In 1963 or 64 my mother bought me a 20" bicycle that was a clone of a Schwinn Stingray. I have in my mind(50 yrs!) that it was a Dunelt or Raleigh. The closest thing I can find is a Raleight Rodeo, but it doesn't look the same as the one I had. Mine had the standard "banana seat" and high handlebars. I would really appreciate help with a new direction to go in, since I have been searching for some time--THX, John


----------



## partsguy (May 1, 2015)

In the 1963 and 64, muscle bikes were pretty basic. Unless it came with a stick shift, they all look the same. 20" wheels, cantilever frame, standard banana seat, same high rise bars made by WALD, etc.
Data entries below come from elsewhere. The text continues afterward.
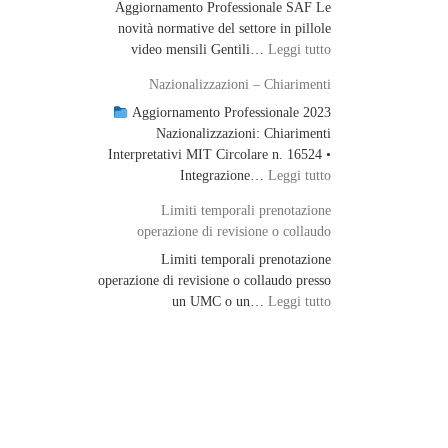
Aggiornamento Professionale SAF Le
novità normative del settore in pillole
: Aggiornamento Pro
video mensili Gentili…
Leggi tutto
Nazionalizzazioni – Chiarimenti
Aggiornamento Professionale 2023
Nazionalizzazioni: Chiarimenti
Interpretativi MIT Circolare n. 16524 •
: Nazionalizzazioni 
Integrazione…
Leggi tutto
Limiti temporali prenotazione
operazione di revisione o collaudo
Limiti temporali prenotazione
operazione di revisione o collaudo presso
: Limiti temporali p
un UMC o un…
Leggi tutto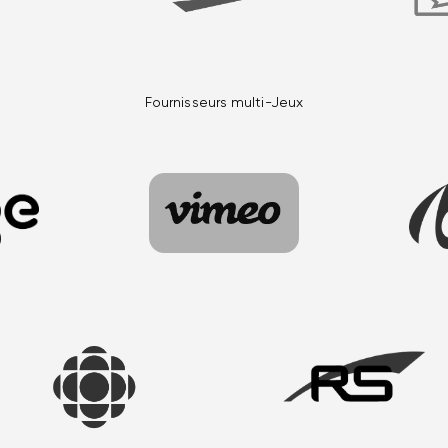
Fournisseurs multi-Jeux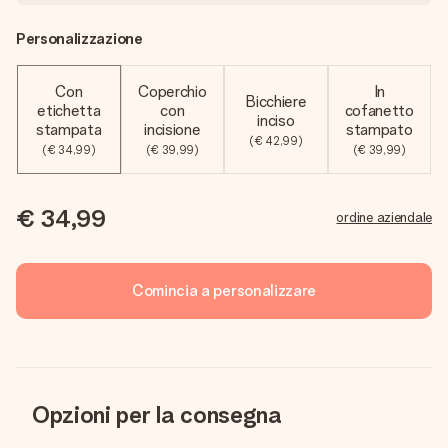
Personalizzazione
Con
Coperchio
In
Bicchiere
etichetta
con
cofanetto
inciso
stampata
incisione
stampato
(€ 42,99)
(€ 34,99)
(€ 39,99)
(€ 39,99)
€ 34,99
ordine aziendale
Comincia a personalizzare
Opzioni per la consegna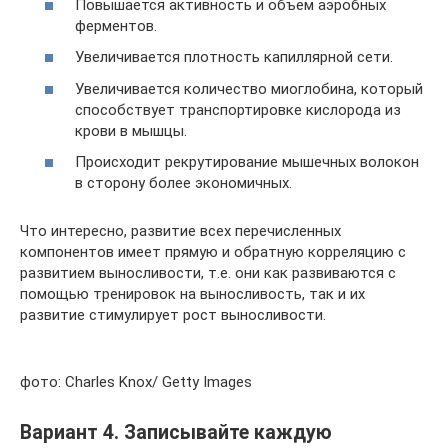
Повышается активность и объём аэробных
ферментов.
Увеличивается плотность капиллярной сети.
Увеличивается количество миоглобина, который
способствует транспортировке кислорода из
крови в мышцы.
Происходит рекрутирование мышечных волокон
в сторону более экономичных.
Что интересно, развитие всех перечисленных
компонентов имеет прямую и обратную корреляцию с
развитием выносливости, т.е. они как развиваются с
помощью тренировок на выносливость, так и их
развитие стимулирует рост выносливости.
фото: Charles Knox/ Getty Images
Вариант 4. Записывайте каждую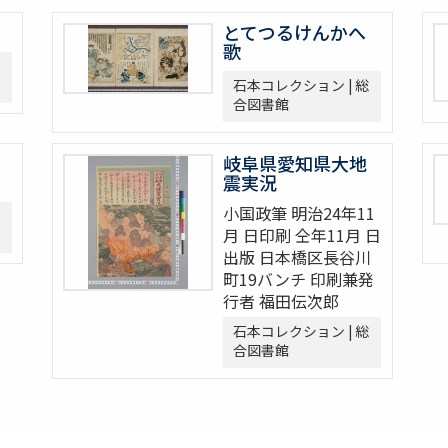
とてつるけんかへ
歌
石本コレクション | 総
合図書館
岐阜県愛知県大地
震実況
小国政筆 明治24年11
月 日印刷 仝年11月 日
出版 日本橋区長谷川
町19バンチ 印刷兼発
行者 福田伝次郎
石本コレクション | 総
合図書館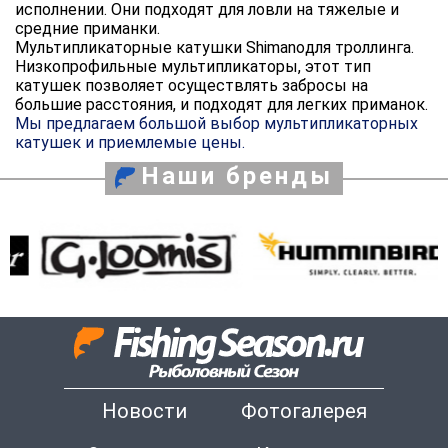
исполнении. Они подходят для ловли на тяжелые и
средние приманки.
Мультипликаторные катушки Shimanoдля троллинга.
Низкопрофильные мультипликаторы, этот тип
катушек позволяет осуществлять забросы на
большие расстояния, и подходят для легких приманок.
Мы предлагаем большой выбор мультипликаторных
катушек и приемлемые цены.
Наши бренды
Новости
Фотогалерея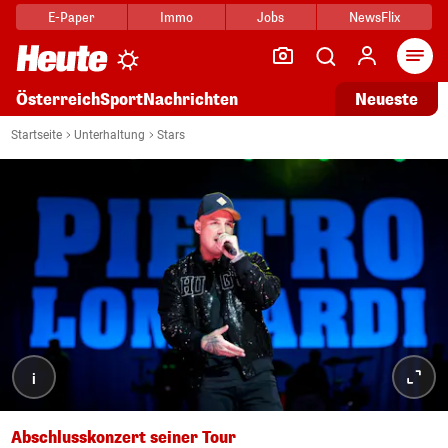
E-Paper
Immo
Jobs
NewsFlix
Arti
Österreich
Sport
Nachrichten
Neueste
Startseite
Unterhaltung
Stars
i
Abschlusskonzert seiner Tour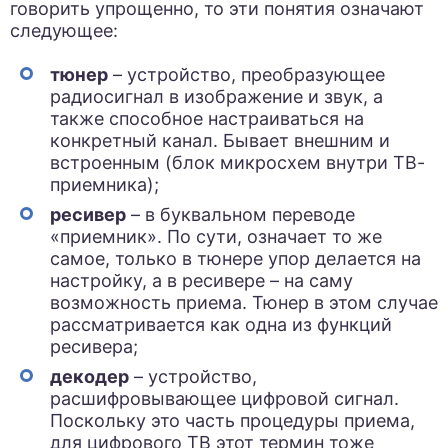
говорить упрощенно, то эти понятия означают
следующее:
тюнер
– устройство, преобразующее
радиосигнал в изображение и звук, а
также способное настраиваться на
конкретный канал. Бывает внешним и
встроенным (блок микросхем внутри ТВ-
приемника);
ресивер
– в буквальном переводе
«приемник». По сути, означает то же
самое, только в тюнере упор делается на
настройку, а в ресивере – на саму
возможность приема. Тюнер в этом случае
рассматривается как одна из функций
ресивера;
декодер
– устройство,
расшифровывающее цифровой сигнал.
Поскольку это часть процедуры приема,
для цифрового ТВ этот термин тоже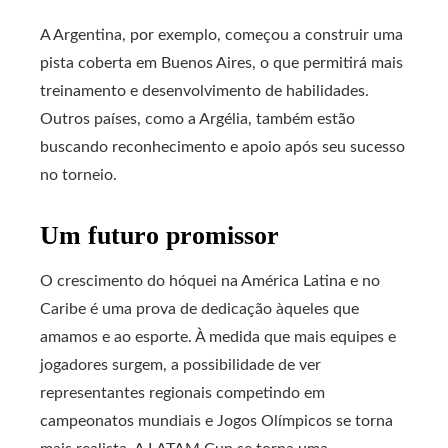
A Argentina, por exemplo, começou a construir uma
pista coberta em Buenos Aires, o que permitirá mais
treinamento e desenvolvimento de habilidades.
Outros países, como a Argélia, também estão
buscando reconhecimento e apoio após seu sucesso
no torneio.
Um futuro promissor
O crescimento do hóquei na América Latina e no
Caribe é uma prova de dedicação àqueles que
amamos e ao esporte. À medida que mais equipes e
jogadores surgem, a possibilidade de ver
representantes regionais competindo em
campeonatos mundiais e Jogos Olímpicos se torna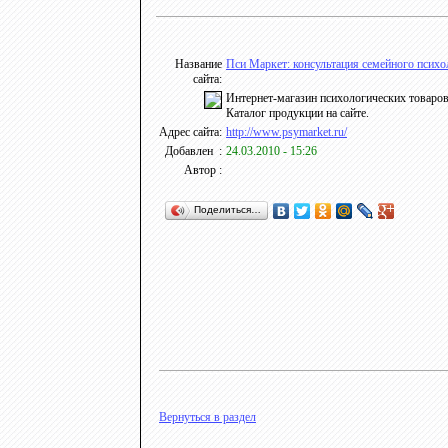
Название
Пси Маркет: консультация семейного психоло
сайта:
Интернет-магазин психологических товаров 
Каталог продукции на сайте.
Адрес сайта:
http://www.psymarket.ru/
Добавлен :
24.03.2010 - 15:26
Автор :
Поделиться…
Вернуться в раздел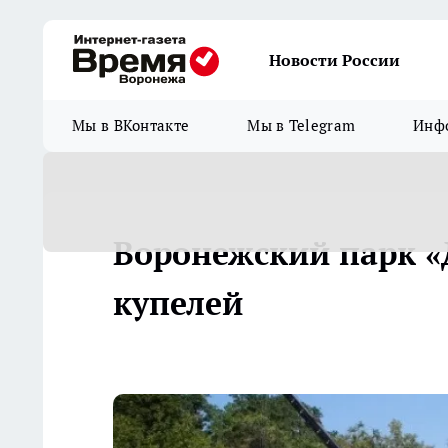
Новости России
Мы в ВКонтакте
Мы в Telegram
Инфо
Воронежский парк 
купелей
Unless you have a picture somewhere, any thing we guess at is going to be a shot in the dark.


----------



## Jeff54 (May 1, 2015)

VETTE2008 said:


> In 1963 or 64 my mother bought me a 20" bicycle that was a clone of a Schwinn Stingray. I have in my mind(50 yrs!) that it was a Dunelt or Raleigh. The closest thing I can find is a Raleight Rodeo, but it doesn't look the same as the one I had. Mine had the standard "banana seat" and high handlebars. I would really appreciate help with a new direction to go in, since I have been searching for some time--THX, John




maybe this will jog your memory; 1964 Murray Wildcat.


----------



## partsguy (May 1, 2015)

Murray Wildcat, Western Flyer Wildcat, Huffy Dragster, Monark Dragster, Firestone GTO, Belknap Bluegrass T-Bird and Mustang, all are good examples of early muscle bikes.


----------